While Republicans have advocated for Keystone by insisting that it will create jobs, Obama slammed that assertion Tuesday, pointing to the Cornell University estimate that Keystone would only create 50 permanent jobs:
If [Congressional Republicans have] got a better plan to create jobs rebuilding our infrastructure or to help workers earn the high-tech skills they need, then they should offer up these ideas. But I’ve got to tell you, just gutting our environmental protection, that’s not a jobs plan. Gutting investments in education, that’s not a jobs plan. You know, they keep on talking about an oil pipeline coming down from Canada that’s estimated to create about 50 permanent jobs.
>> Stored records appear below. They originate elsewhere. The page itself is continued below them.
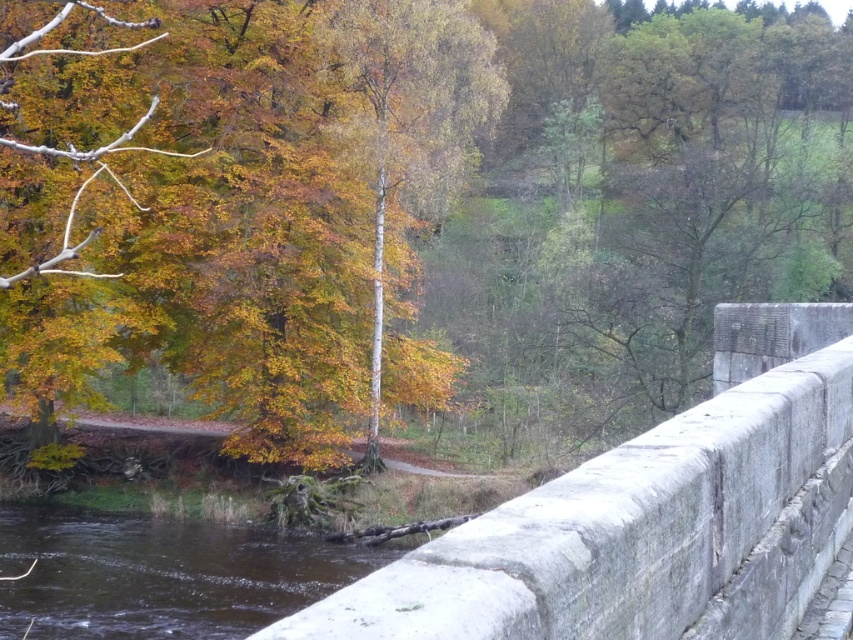 In the scene shown: Does gray stone bridge at center appear on the left side of brown/rough wood at lower left?

In fact, gray stone bridge at center is to the right of brown/rough wood at lower left.

Who is more distant from viewer, (640, 493) or (221, 621)?

Point (221, 621)

Where is `gray stone bridge at center`? gray stone bridge at center is located at coordinates (651, 515). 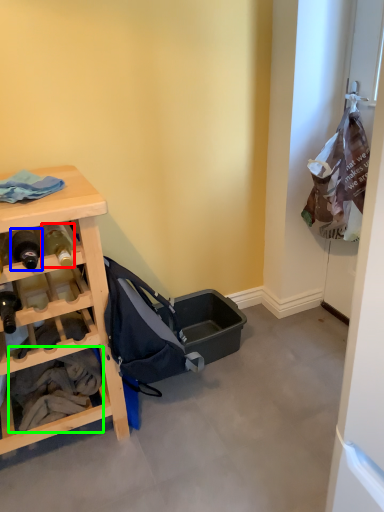 Question: Which object is the farthest from bottle (highlighted by a red box)? Choose among these: bottle (highlighted by a blue box) or clothing (highlighted by a green box).

Choices:
 (A) bottle
 (B) clothing

Answer: (B) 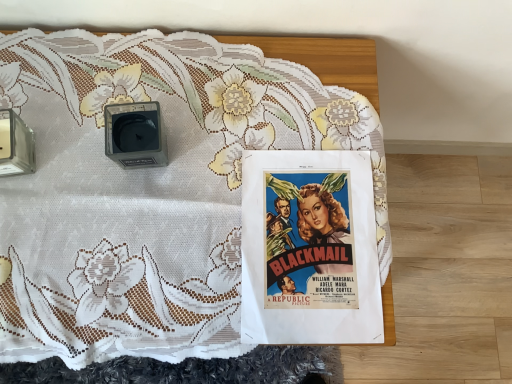 Identify the location of free space above vivid paper poster at center (from a real-world perspective). The image size is (512, 384). (309, 240). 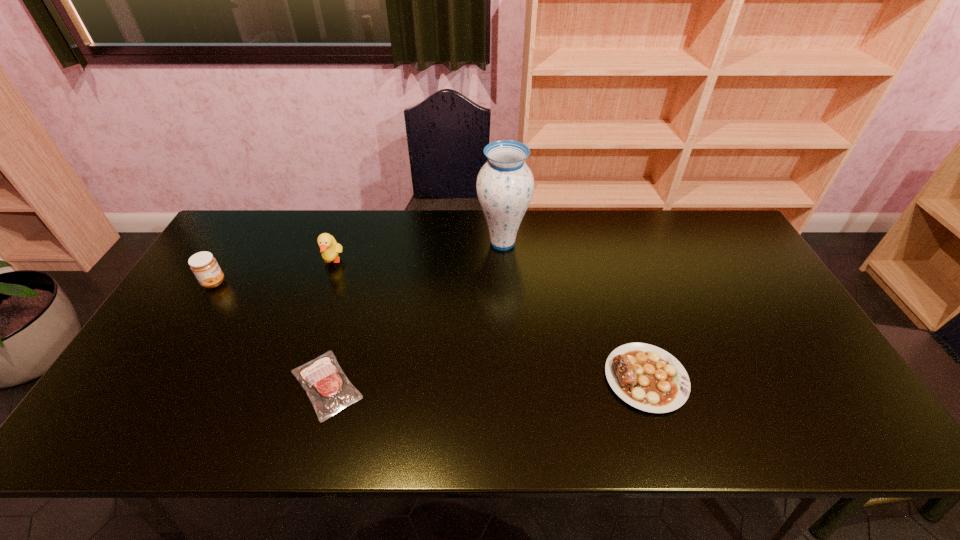 At what (x,y) coordinates should I click in order to perform the action: click on vase. Please return your answer as a coordinate pair (x, y). Looking at the image, I should click on (505, 184).

The image size is (960, 540). What are the coordinates of `the fourth object from left to right` in the screenshot? It's located at (505, 184).

Image resolution: width=960 pixels, height=540 pixels. Find the location of `duckling`. duckling is located at coordinates (329, 248).

In order to click on the leftmost object in this screenshot , I will do `click(204, 266)`.

Identify the location of the third farthest object. (204, 266).

You are a GUI agent. You are given a task and a screenshot of the screen. Output one action in this format:
    pyautogui.click(x=<x>, y=<y>)
    Task: Click on the right steak
    This screenshot has height=540, width=960.
    Given the screenshot: What is the action you would take?
    (646, 377)

Locate an element on the screen. This screenshot has height=540, width=960. the rightmost object is located at coordinates (646, 377).

The width and height of the screenshot is (960, 540). I want to click on the left steak, so click(328, 388).

Where is `the shortest object`? the shortest object is located at coordinates (328, 388).

Where is `vacant space located 0.230m on the right of the vase`? vacant space located 0.230m on the right of the vase is located at coordinates (598, 243). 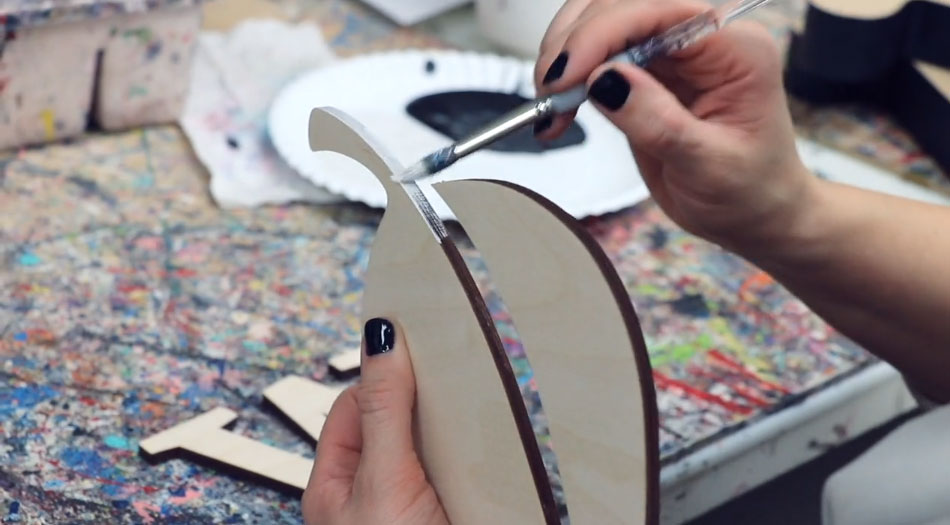 The height and width of the screenshot is (525, 950). Identify the location of tip of paint brush. (408, 174). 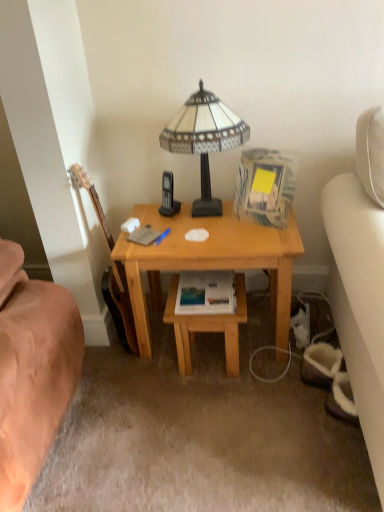 The height and width of the screenshot is (512, 384). I want to click on free spot to the right of wooden acoustic guitar at left, so click(161, 344). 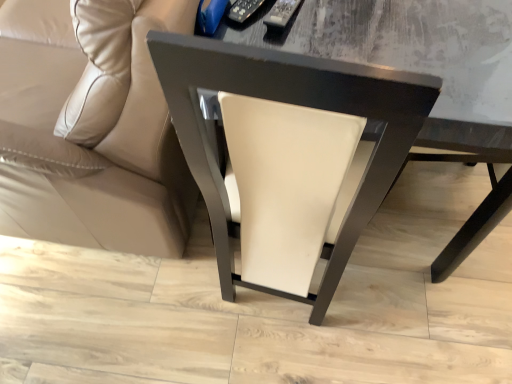 Question: Are white leather chair at center and beige leather couch at lower left located far from each other?

Choices:
 (A) yes
 (B) no

Answer: (B)

Question: Is beige leather couch at lower left located within white leather chair at center?

Choices:
 (A) no
 (B) yes

Answer: (A)

Question: Does white leather chair at center lie in front of beige leather couch at lower left?

Choices:
 (A) no
 (B) yes

Answer: (A)

Question: Considering the relative sizes of white leather chair at center and beige leather couch at lower left in the image provided, is white leather chair at center shorter than beige leather couch at lower left?

Choices:
 (A) no
 (B) yes

Answer: (B)

Question: Considering the relative sizes of white leather chair at center and beige leather couch at lower left in the image provided, is white leather chair at center bigger than beige leather couch at lower left?

Choices:
 (A) no
 (B) yes

Answer: (A)

Question: Considering the relative positions of white leather chair at center and beige leather couch at lower left in the image provided, is white leather chair at center to the left of beige leather couch at lower left from the viewer's perspective?

Choices:
 (A) yes
 (B) no

Answer: (B)

Question: Considering the relative sizes of beige leather couch at lower left and white leather chair at center in the image provided, is beige leather couch at lower left bigger than white leather chair at center?

Choices:
 (A) yes
 (B) no

Answer: (A)

Question: Does beige leather couch at lower left turn towards white leather chair at center?

Choices:
 (A) no
 (B) yes

Answer: (A)

Question: From a real-world perspective, is beige leather couch at lower left over white leather chair at center?

Choices:
 (A) yes
 (B) no

Answer: (A)

Question: From the image's perspective, is beige leather couch at lower left below white leather chair at center?

Choices:
 (A) yes
 (B) no

Answer: (B)

Question: Is beige leather couch at lower left turned away from white leather chair at center?

Choices:
 (A) yes
 (B) no

Answer: (A)

Question: Does beige leather couch at lower left come in front of white leather chair at center?

Choices:
 (A) yes
 (B) no

Answer: (A)

Question: Would you say white leather chair at center is to the left or to the right of beige leather couch at lower left in the picture?

Choices:
 (A) left
 (B) right

Answer: (B) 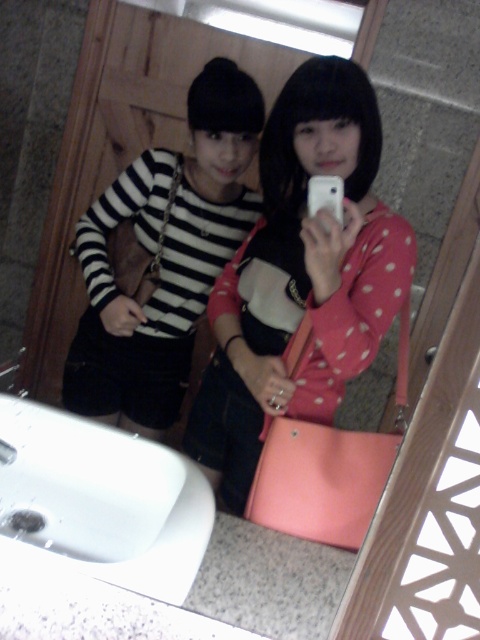 Question: Among these points, which one is farthest from the camera?

Choices:
 (A) (98, 234)
 (B) (215, 442)
 (C) (336, 202)
 (D) (126, 552)

Answer: (A)

Question: Is striped fabric shirt at center further to camera compared to white glossy sink at lower left?

Choices:
 (A) no
 (B) yes

Answer: (B)

Question: Estimate the real-world distances between objects in this image. Which object is closer to the pink matte handbag at center?

Choices:
 (A) striped fabric shirt at center
 (B) white matte smartphone at center

Answer: (B)

Question: Does pink matte handbag at center have a larger size compared to striped fabric shirt at center?

Choices:
 (A) no
 (B) yes

Answer: (B)

Question: Can you confirm if pink matte handbag at center is thinner than striped fabric shirt at center?

Choices:
 (A) no
 (B) yes

Answer: (B)

Question: Which of the following is the closest to the observer?

Choices:
 (A) pyautogui.click(x=320, y=208)
 (B) pyautogui.click(x=240, y=92)

Answer: (A) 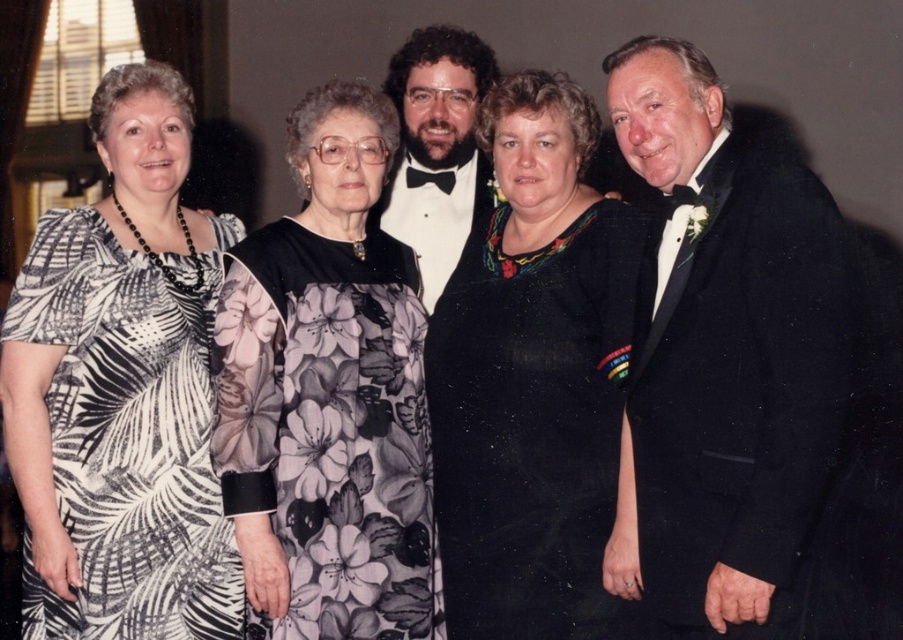 Question: Estimate the real-world distances between objects in this image. Which object is farther from the black satin tuxedo at center?

Choices:
 (A) black matte dress at center
 (B) floral-patterned dress at center

Answer: (B)

Question: Is printed fabric dress at left bigger than black satin tuxedo at center?

Choices:
 (A) no
 (B) yes

Answer: (B)

Question: Which point is farther from the camera taking this photo?

Choices:
 (A) (462, 317)
 (B) (99, 401)
 (C) (398, 84)
 (D) (710, 504)

Answer: (C)

Question: Can you confirm if black wool suit at right is positioned to the right of black matte dress at center?

Choices:
 (A) no
 (B) yes

Answer: (B)

Question: Which point is closer to the camera?

Choices:
 (A) (98, 541)
 (B) (505, 108)

Answer: (A)

Question: Is floral-patterned dress at center below black satin tuxedo at center?

Choices:
 (A) no
 (B) yes

Answer: (B) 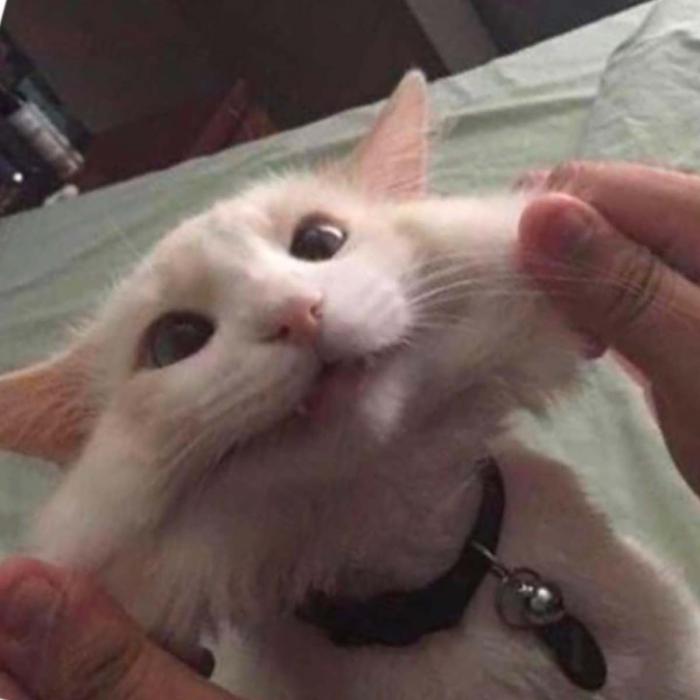 This screenshot has width=700, height=700. Find the location of `bottle`. bottle is located at coordinates (31, 125). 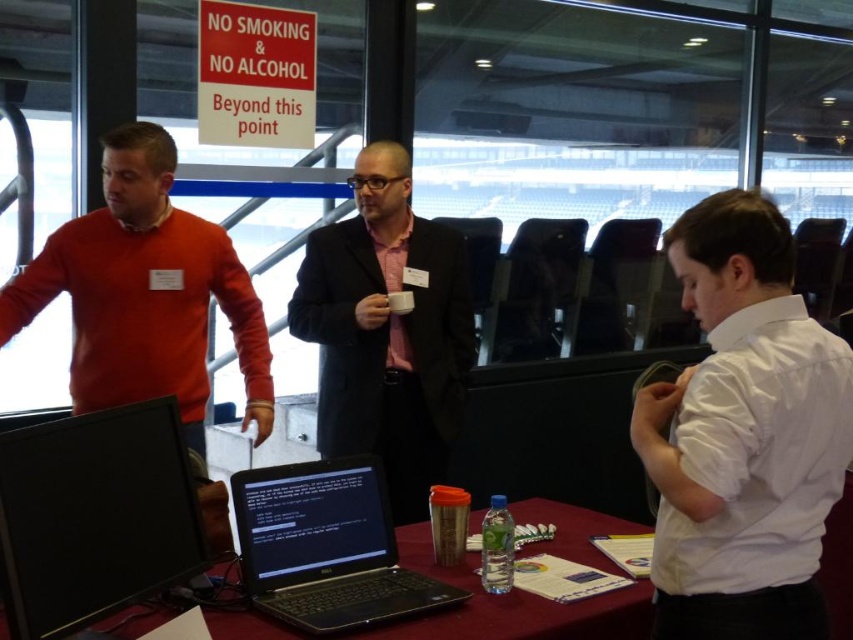 You are organizing a presentation and need to place a 12 inch wide projector between the white smooth shirt at right and the metallic silver laptop at center. Can you fit it there?

The white smooth shirt at right has a lesser width compared to metallic silver laptop at center. Since the projector is 12 inches wide, you need to check the available space between them. However, without knowing the exact distance between the two objects, it is impossible to determine if the projector will fit. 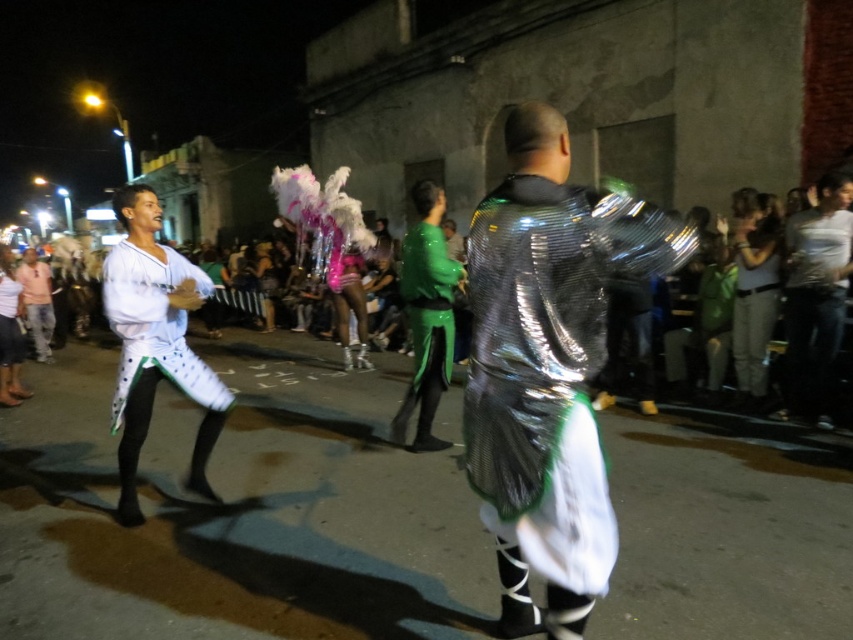 Question: Which of the following is the closest to the observer?

Choices:
 (A) (422, 340)
 (B) (45, 360)
 (C) (578, 212)
 (D) (117, 257)

Answer: (C)

Question: Which of the following is the closest to the observer?

Choices:
 (A) matte green pants at lower center
 (B) shiny metallic jacket at center
 (C) white matte pants at center

Answer: (B)

Question: Is white matte shirt at right smaller than white matte pants at center?

Choices:
 (A) no
 (B) yes

Answer: (B)

Question: Which point appears farthest from the camera in this image?

Choices:
 (A) (790, 388)
 (B) (421, 259)

Answer: (A)

Question: Is shiny metallic jacket at center to the left of green glossy suit at center from the viewer's perspective?

Choices:
 (A) no
 (B) yes

Answer: (A)

Question: Observing the image, what is the correct spatial positioning of white matte pants at center in reference to green glossy suit at center?

Choices:
 (A) right
 (B) left

Answer: (B) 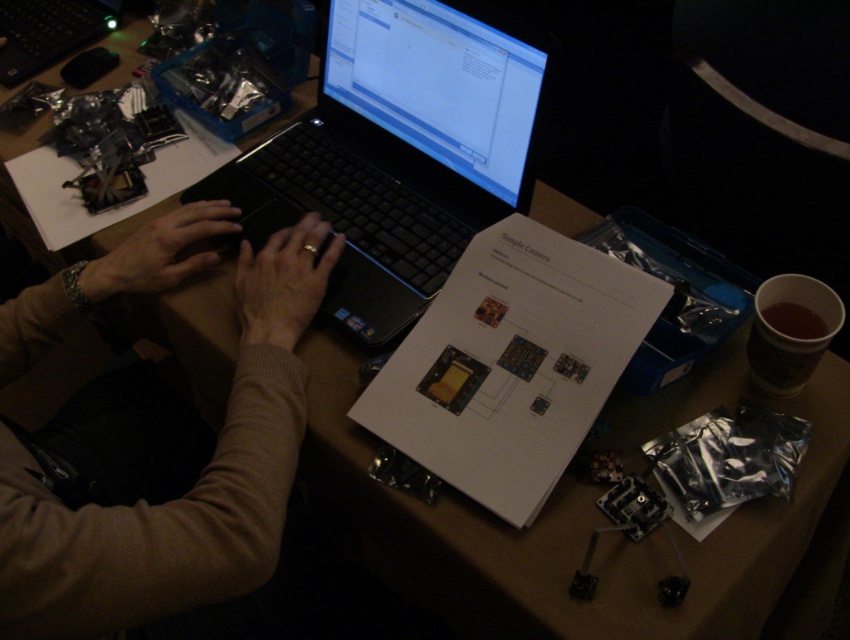 Can you confirm if matte black hands at center is shorter than black plastic laptop at upper center?

Indeed, matte black hands at center has a lesser height compared to black plastic laptop at upper center.

Is the position of matte black hands at center more distant than that of black plastic laptop at upper center?

That is False.

Image resolution: width=850 pixels, height=640 pixels. Identify the location of matte black hands at center. (284, 282).

At what (x,y) coordinates should I click in order to perform the action: click on matte black hands at center. Please return your answer as a coordinate pair (x, y). The width and height of the screenshot is (850, 640). Looking at the image, I should click on (284, 282).

Measure the distance from black matte laptop at center to matte black hand at center.

black matte laptop at center and matte black hand at center are 7.86 inches apart.

Does point (378, 177) lie in front of point (185, 234)?

No, (378, 177) is further to viewer.

In order to click on black matte laptop at center in this screenshot , I will do `click(395, 152)`.

Between black matte laptop at center and black plastic laptop at upper center, which one has more height?

black matte laptop at center is taller.

Is black matte laptop at center wider than black plastic laptop at upper center?

Yes.

You are a GUI agent. You are given a task and a screenshot of the screen. Output one action in this format:
    pyautogui.click(x=<x>, y=<y>)
    Task: Click on the black matte laptop at center
    
    Given the screenshot: What is the action you would take?
    pyautogui.click(x=395, y=152) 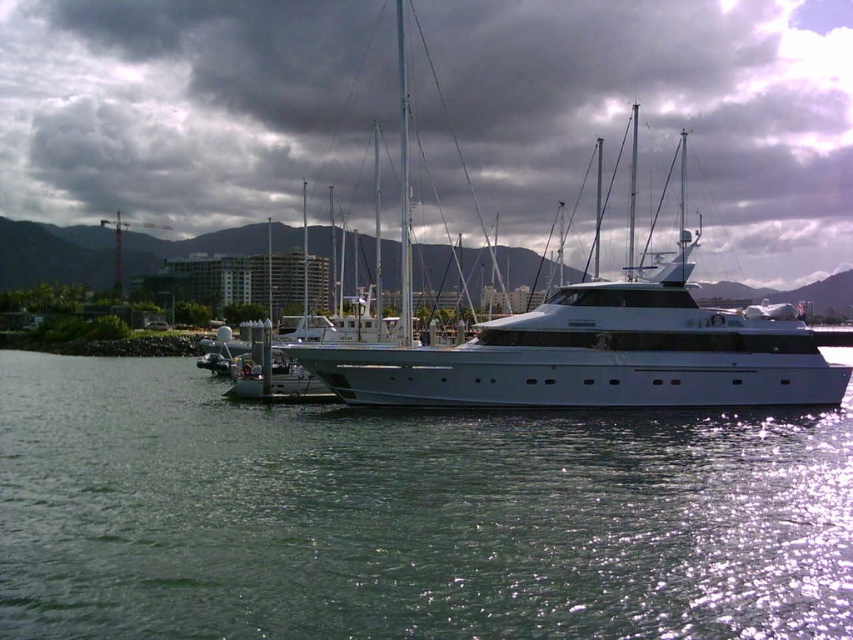 You are an artist planning to paint the marina scene. You need to decide which object to make larger in your painting to emphasize the tranquility of the water. Based on the scene, which object should you enlarge? Remember, you can only choose between the green water at lower center and the dark gray cloud at upper center.

To emphasize the tranquility of the water, you should enlarge the green water at lower center. Since the green water at lower center is currently smaller than the dark gray cloud at upper center, increasing its size in the painting will draw more attention to the calm water, enhancing the serene atmosphere of the marina scene.

You are standing at the edge of the marina and want to take a photo that includes both the green water at lower center and the white glossy yacht at center. Which object should you frame first in your camera to ensure both are in the shot?

You should frame the green water at lower center first since it is closer to the viewer than the white glossy yacht at center, ensuring both will be in the shot when positioned properly.

You are a photographer planning to capture the white glossy yacht at center and the green water at lower center in a single frame. Based on their positions, which object will appear larger in the photo?

The white glossy yacht at center will appear larger in the photo because it is taller than the green water at lower center, which is shorter in height. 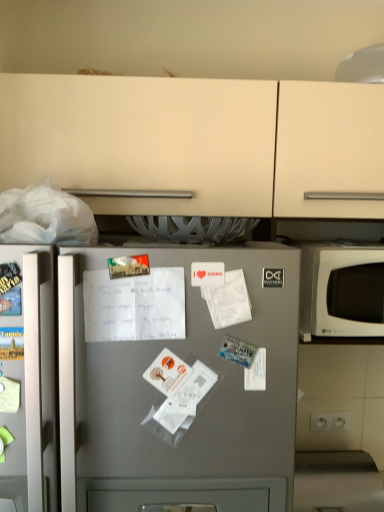 Question: Is there a large distance between white matte microwave at right and satin silver fridge at center?

Choices:
 (A) no
 (B) yes

Answer: (A)

Question: Is white matte microwave at right taller than satin silver fridge at center?

Choices:
 (A) no
 (B) yes

Answer: (A)

Question: Is white matte microwave at right outside of satin silver fridge at center?

Choices:
 (A) no
 (B) yes

Answer: (B)

Question: Is white matte microwave at right behind satin silver fridge at center?

Choices:
 (A) yes
 (B) no

Answer: (A)

Question: Does white matte microwave at right come in front of satin silver fridge at center?

Choices:
 (A) no
 (B) yes

Answer: (A)

Question: From the image's perspective, relative to white matte microwave at right, is satin silver fridge at center above or below?

Choices:
 (A) above
 (B) below

Answer: (B)

Question: Considering the positions of satin silver fridge at center and white matte microwave at right in the image, is satin silver fridge at center bigger or smaller than white matte microwave at right?

Choices:
 (A) big
 (B) small

Answer: (A)

Question: Is point (117, 490) positioned closer to the camera than point (332, 317)?

Choices:
 (A) farther
 (B) closer

Answer: (B)

Question: In the image, is satin silver fridge at center positioned in front of or behind white matte microwave at right?

Choices:
 (A) behind
 (B) front

Answer: (B)

Question: Is point [x=314, y=314] closer or farther from the camera than point [x=94, y=440]?

Choices:
 (A) closer
 (B) farther

Answer: (B)

Question: In terms of height, does white matte microwave at right look taller or shorter compared to satin silver fridge at center?

Choices:
 (A) tall
 (B) short

Answer: (B)

Question: From a real-world perspective, is white matte microwave at right positioned above or below satin silver fridge at center?

Choices:
 (A) below
 (B) above

Answer: (B)

Question: In terms of width, does white matte microwave at right look wider or thinner when compared to satin silver fridge at center?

That’s not a jobs plan.
An estimate done by Obama’s own State Department pegs the the total number of permanent jobs created by Keystone even lower — at a mere 35. But that’s not the only reason not to build it; were the pipeline completed, it would emit levels of CO2 equivalent to that of 51 coal-fired power plants.
While for a time it seemed as though the pipeline was set to go through, more recently, Obama has been on the fence about Keystone’s creation. In a speech last month, he set the ultimatum that he would only approve it if it “does not significantly exacerbate the problem of carbon pollution.” Surely, he will find that it does. A recent National Resources Defense Council estimate of the project found that “approving the tar sands pipeline would add 1.2 billion metric tons of carbon pollution to the atmosphere over the 50-year lifespan of the project.”